El nuevo pacto es el antiguo pacto del
Sinaí, renovado por el nuevo Israel cuando entró de nuevo en la tierra
prometida a sus padres (Neh. IX). Llámase nuevo porque renovado, y perpetuo, además, porque impreso, no
como el antiguo, en tablas de piedra, sino en el corazón del pueblo, moral y
religiosamente mejorado.
Donde
esto no parece bastar para justificar los apremios de la letra nótase de cuando
en cuando que toda esa novedad viene a desembocar en el Evangelio, y de él se
invita a tomar cuanto pueda bastar a colmar y a calmar las exigencias de la
letra, que por otra parte no son para turbar a nadie, pues se trata de meras
alegorías.
Al
proponer nuestro leal parecer acerca de estos extremos y de otros en conexión
con ellos, opondremos casi siempre a la alegoría alejandrina la llamada teoría
antioquena, más ponderada y respetuosa con la letra. Planeará nuestro
pensamiento sobre el propio libro de Ezequiel, pero trayendo a confirmación e
ilustración abundancia de lugares paralelos de la Biblia misma, harto más
luminosos y decisivos que los tímidos pareceres de sus comentadores, cuando
prescinden de ellos o los consideran tal vez aisladamente.
1. El nuevo Israel.
Sobre
el nuevo Israel habría mucho que decir. Nos contentaremos por de pronto con
fijar algunas posiciones:
1) El nuevo Israel no lo constituyen adecuadamente
los desterrados vueltos a su patria en virtud del decreto de Ciro, porque no se
cumplieron en ellos ni de lejos, las magníficas promesas messianas, que
hacen a los repatriados los vaticinios todos, sin exceptuar los de Ezequiel.

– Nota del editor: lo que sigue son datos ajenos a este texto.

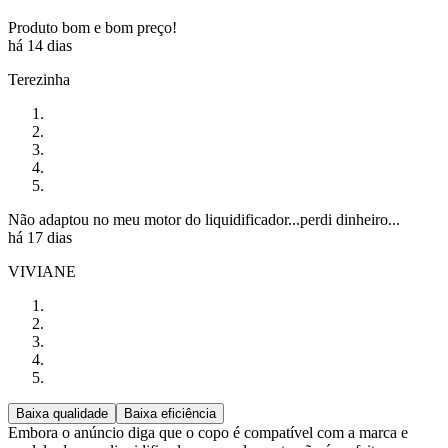
Produto bom e bom preço!
há 14 dias
Terezinha
Não adaptou no meu motor do liquidificador...perdi dinheiro...
há 17 dias
VIVIANE
Baixa qualidade
Baixa eficiência
Embora o anúncio diga que o copo é compatível com a marca e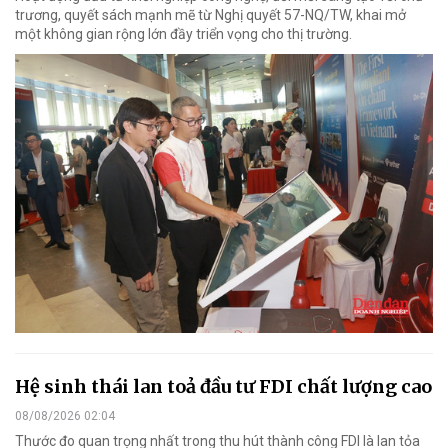
trương, quyết sách mạnh mẽ từ Nghị quyết 57-NQ/TW, khai mở
một không gian rộng lớn đầy triển vọng cho thị trường.
Hệ sinh thái lan toả đầu tư FDI chất lượng cao
08/08/2026 02:04
Thước đo quan trọng nhất trong thu hút thành công FDI là lan tỏa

2) Tampoco lo forman los fieles cristianos,
recogidos de la gentilidad —el Israel
Dei de S. Pablo (Gal. VI, 16), que dicen algunos—, porque las promesas
no se hacen directamente a ellos (cf. Rom. III, 1-3), sino a los desterrados de
Israel, para cuando fueren repatriados.
Las
explicaciones corrientes de tales promesas con referencia, bien a la
restauración histórica de Israel, bien al establecimiento histórico de la Iglesia,
son, pues necesariamente inadecuadas por falta de objeto en la primera y por falta de sujeto, en la segunda.
De ahí la tendencia
sincretista de tantos exégetas y a ellos parece acostarse nuestro autor (págs.
95, 124, 137, etc.)—, según lo cual las promesas se cumplen incoativamente en la restauración
histórica de Israel y tienen su culminación
en la institución histórica de la Iglesia, amalgamando así en uno sujetos
incompatibles, cuales son la Sinagoga y la Iglesia, la esclava y la libre (Gal.
IV, 25 s.), y objetos asimismo incompatibles, cuales son el mosaísmo y el
Cristianismo, la letra que mata y el
espíritu que vivifica (II Cor. III, 6).
Seamos
lógicos.
Para
esquivar tales incoherencias, ya en el sujeto o ya en el objeto, o bien en
ambos a la vez, no hay otra manera segura que la que se desprende de los mismos
vaticinios, leídos sin prejuicios concordistas,
es a saber, que a través del cautiverio y liberación histórica, el profeta divisa
(cf. Zac. III, 8) el cautiverio secular (Os. III, 4 s.) y la liberación
escatológica de ese pueblo, y entonces se cumplirá plenamente cuanto le
prometen sus profetas, y con la vuelta de lo antiguo (Miq. IV, 8) se le dará un
espíritu nuevo, el espíritu cristiano, que hará olvidar el mosaísmo (Jer. III, 14-18).
Es
este nuestro modo de ver, que el respeto al sagrado Texto nos impone, una mera
aplicación de la célebre teoría
antioquena que, por desgracia, no se ha asimilado todavía la exégesis. Es
más cómoda la escurridiza alegoría alejandrina,
con todas sus incoherencias de texto y de contexto. Vaya un ejemplo: en Ez.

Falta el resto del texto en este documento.